Adakah tempat beresembunyi bagimu dari penglihatan Sang Maha Cinta? Adakah perlindungan itu menurutmu hanya sementara? Sementara sesuatu yang sering kita anggap sebagai buah kesialan, justru menyelamatan kesialan lain yang lebih besar. Karena Yang Tercinta selalu ingin menjadikan hambaNya menyatu sesuai dengan kehendakNya. Namun seperti ada yang pemalu diantaranya karena manusia yang selalu memamerkan romantisme kemesraan denganNya, pada akhirnya sering terjebak dengan kebenaran akal pemikirannya sendiri. Merasa seolah-olah Tuhan selalu membelanya.
Dan apakah ikatan itu adalah janji?
Jangankan sebuah pertemuan yang sudah pasti terjadi atas dasar ijin Sang Maha Rindu, tiap helai rasa yang mengendap lalu tumbuh itu pun apakah mampu kita ciptakan? Lalu bagaimana lagi aku sanggup berterima kasih, jika kasih itu datang dariMu, dan bagaimana aku mencinta jika ternyata rasa cinta itu sendiri dapat mendekap juga oleh karena-Mu.
Sekalipun banyak dusta-dusta yang berperangai bak malaikat penyampai wahyu. Demi kenikmatan dirinya sendiri yang selalu tak pernah merasa puas. Demi bahagianya yang kadang kala bersembunyi di bilik-bilik kesenduan nista. Demi kenyamanannya yang selalu enggan untuk menambah laju panah asmaranya, sekalipun cinta selalu sedepa lebih cepat. Malas selalu saja berhasil mengelabuhi akal.

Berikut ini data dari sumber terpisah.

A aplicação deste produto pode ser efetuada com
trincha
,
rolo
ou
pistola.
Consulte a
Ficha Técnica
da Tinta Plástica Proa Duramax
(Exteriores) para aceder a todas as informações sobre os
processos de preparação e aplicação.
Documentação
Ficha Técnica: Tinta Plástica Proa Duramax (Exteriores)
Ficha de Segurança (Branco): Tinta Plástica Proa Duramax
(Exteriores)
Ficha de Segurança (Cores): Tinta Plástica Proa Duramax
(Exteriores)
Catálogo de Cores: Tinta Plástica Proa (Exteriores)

Padahal manusia hanya menanti perjumpaan-perjumpaan yang telah menunggu di tengah perjalanan itu sendiri. Menanti sapa yang enggan berkata, dan kata yang terkadang memilih diam. Tapi, apakah sanggup mencipta sapa, jika rasa pun tak mampu mereka ciptakan. Hingga antara manusia menjadi mengikat dan saling terikat.
Hingga ikatan berbuah janji, karena laku dusta-dusta yang berperangai tadi. Karena takut akan dongeng-dongeng kehilangan.
Adakah yang abadi?
Tatkala para pemuda dan pemudi itu mampu menari dengan riang. Dengan lantunan musik dangdut yang sanggup membuat gembira mayoritas para intelektualitas ini. Goyangan itu memberikan sedikit gambaran bahwa hampir semua pernah mengalami patah hati, kecewa, dan tersakiti. Dari segala perbedaan itu, sesungguhnya permasalahan mereka hanyalah cinta.
Selalu ada yang lebih bahagia, pun selalu ada yang lebih menderita. Namun, itu hanya ketika kamu menggunakan cara pandangmu, karena terkadang yang terlihat menderita justru lebih bahagia daripada yang nampak bahagia. Layaknya siang yang terkadang terselimuti oleh mendung, ataupun malam yang gelap ternyata banyak menyimpan pesona keindahan kemerlip cahaya yang tak sanggup terlihat dalam terang.
Dan mereka abadi, dua yang berlawanan ternyata satu yang satu terkadang mengeluarkan genjutsu-nya menjadi lebih dari satu. Memenuhi asa, menyimpan hasrat, dan memendam ingin. Abadi terbebas dari itu karena ia hanya satu, tunggal. Dan cinta yang bertepuk sebelah tangan selalu menunjukkan jalan itu (penghambaan).
Layaknya sebuah perjumpaan dengan Sang Malam di Dalam Malam itu, tak lebih hanyalah satu dari keabdian dan keabadian.